Reputation: 714
A certain page retrieved from a URL, has the following syntax :
<p>
<strong>Name:</strong> Pasan <br/>
<strong>Surname: </strong> Wijesingher <br/>
<strong>Former/AKA Name:</strong> No Former/AKA Name <br/>
<strong>Gender:</strong> Male <br/>
<strong>Language Fluency:</strong> ENGLISH <br/>
</p>
I want to extract the data in Name, Surname etc. (I have to repeat this task for many pages)
For that I tried using the following code:
import urllib2
url = 'http://www.my.lk/details.aspx?view=1&id=%2031'
source = urllib2.urlopen(url)
start = '<p><strong>Given Name:</strong>'
end = '<strong>Surname'
givenName=(source.read().split(start))[1].split(end)[0]

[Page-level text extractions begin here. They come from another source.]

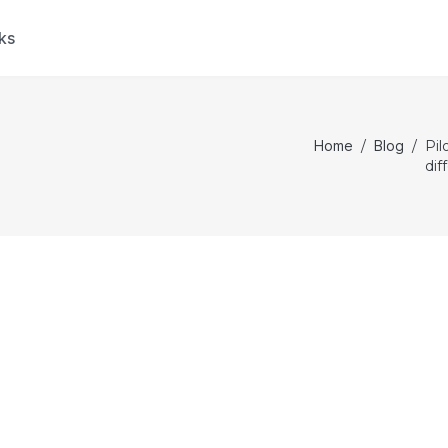
ks
Home
/
Blog
/
Pil
dif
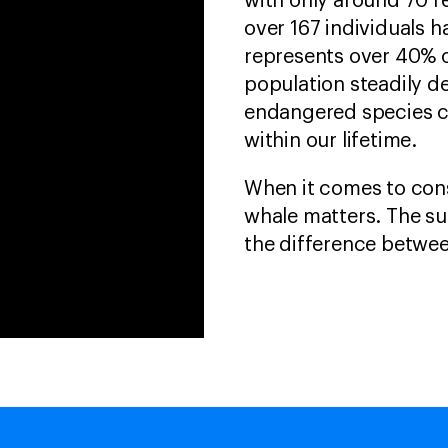
with only around 70 r
over 167 individuals h
represents over 40% o
population steadily de
endangered species c
within our lifetime.
When it comes to cons
whale matters. The su
the difference betwee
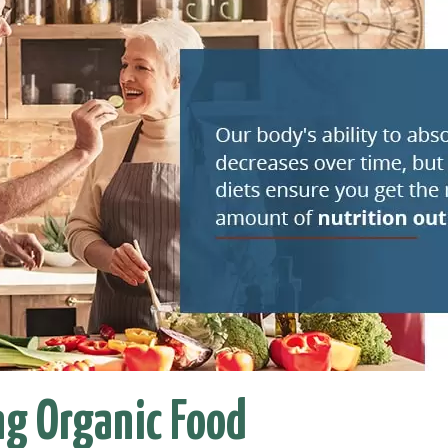
ng Organic Food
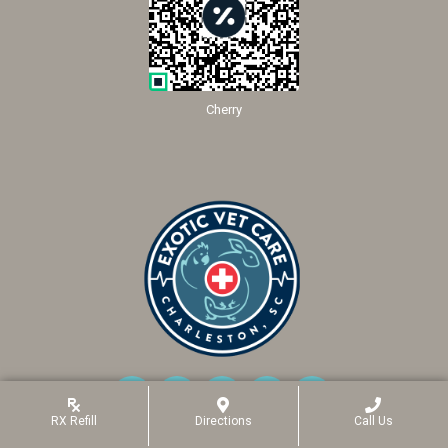
Cherry
RX
Refill
Directions
Call Us
(opens In A New Window)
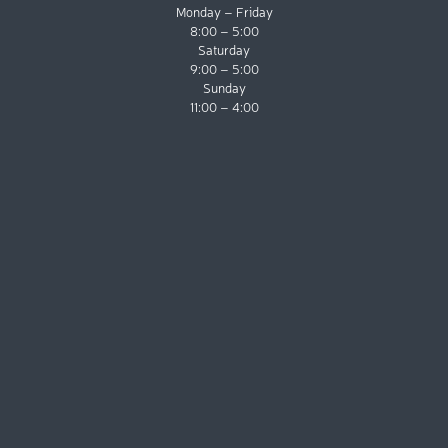
Monday – Friday
8:00 – 5:00
Saturday
9:00 – 5:00
Sunday
11:00 – 4:00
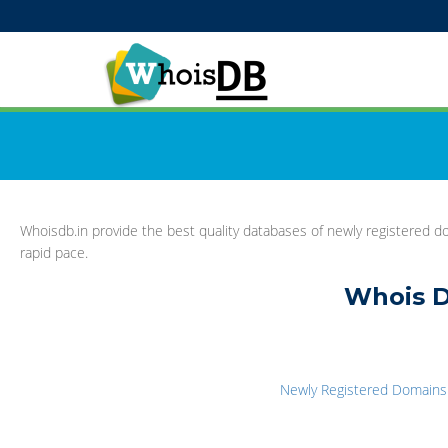
Whoisdb.in provide the best quality databases of newly registered do
rapid pace.
Whois D
Newly Registered Domains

start = 'Surname: </strong>'
end = 'Former/AKA Name'
surname=(source.read().split(start))[1].split(end)[0]
print(givenName)
print(surname)
When I'm calling the source.read.split method only one time it works fine. But when I use it twice it gives a list index out of range error.
Can someone suggest a solution?
Upvotes: 5
Views: 17251
Reputation: 378
You can use HTQL:
page="""
<p>
<strong>Name:</strong> Pasan <br/>
<strong>Surname: </strong> Wijesingher <br/>
<strong>Former/AKA Name:</strong> No Former/AKA Name <br/>
<strong>Gender:</strong> Male <br/>
<strong>Language Fluency:</strong> ENGLISH <br/>
</p>
"""
import htql
print(htql.query(page, "<p>.<strong> {a=:tx; b=:xx} "))
# [('Name:', ' Pasan '),
# ('Surname: ', ' Wijesingher '),
# ('Former/AKA Name:', ' No Former/AKA Name '),
# ('Gender:', ' Male '),
# ('Language Fluency:', ' ENGLISH ')
# ]
Upvotes: 1
Reputation: 19406
You can use BeautifulSoup for parsing the HTML string.
Here is some code you might try,
It is using BeautifulSoup (to get the text made by the html code), then parses the string for extracting the data.
from bs4 import BeautifulSoup as bs
dic = {}
data = \
"""
<p>
<strong>Name:</strong> Pasan <br/>
<strong>Surname: </strong> Wijesingher <br/>
<strong>Former/AKA Name:</strong> No Former/AKA Name <br/>
<strong>Gender:</strong> Male <br/>
<strong>Language Fluency:</strong> ENGLISH <br/>
</p>
"""
soup = bs(data)
# Get the text on the html through BeautifulSoup
text = soup.get_text()
# parsing the text
lines = text.splitlines()
for line in lines:
# check if line has ':', if it doesn't, move to the next line
if line.find(':') == -1:
continue
# split the string at ':'
parts = line.split(':')
# You can add more tests here like
# if len(parts) != 2:
# continue
# stripping whitespace
for i in range(len(parts)):
parts[i] = parts[i].strip()
# adding the vaules to a dictionary
dic[parts[0]] = parts[1]
# printing the data after processing
print '%16s %20s' % (parts[0],parts[1])
A tip:
If you are going to use BeautifulSoup to parse HTML,
You should have certain attributes like class=input
or id=10
, That is, you keep all tags of the same type to be the same id or class.
Update
Well for your comment, see the code below
It applies the tip above, making life (and coding) a lot easier
from bs4 import BeautifulSoup as bs
c_addr = []
id_addr = []
data = \
"""
<h2>Primary Location</h2>
<div class="address" id="10">
<p>
No. 4<br>
Private Drive,<br>
Sri Lanka ON K7L LK <br>
"""
soup = bs(data)
for i in soup.find_all('div'):
# get data using "class" attribute
addr = ""
if i.get("class")[0] == u'address': # unicode string
text = i.get_text()
for line in text.splitlines(): # line-wise
line = line.strip() # remove whitespace
addr += line # add to address string
c_addr.append(addr)
# get data using "id" attribute
addr = ""
if int(i.get("id")) == 10: # integer
text = i.get_text()
# same processing as above
for line in text.splitlines():
line = line.strip()
addr += line
id_addr.append(addr)
print "id_addr"
print id_addr
print "c_addr"
print c_addr
Upvotes: 8
Reputation: 168
If you want to be quick, regexes are more useful for this kind of task. It can be a harsh learning curve at first but regexes will save your butt one day.
Try this code:
# read the whole document into memory
full_source = source.read()
NAME_RE = re.compile('Name:.+?>(.*?)<')
SURNAME_RE = re.compile('Surname:.+?>(.*?)<')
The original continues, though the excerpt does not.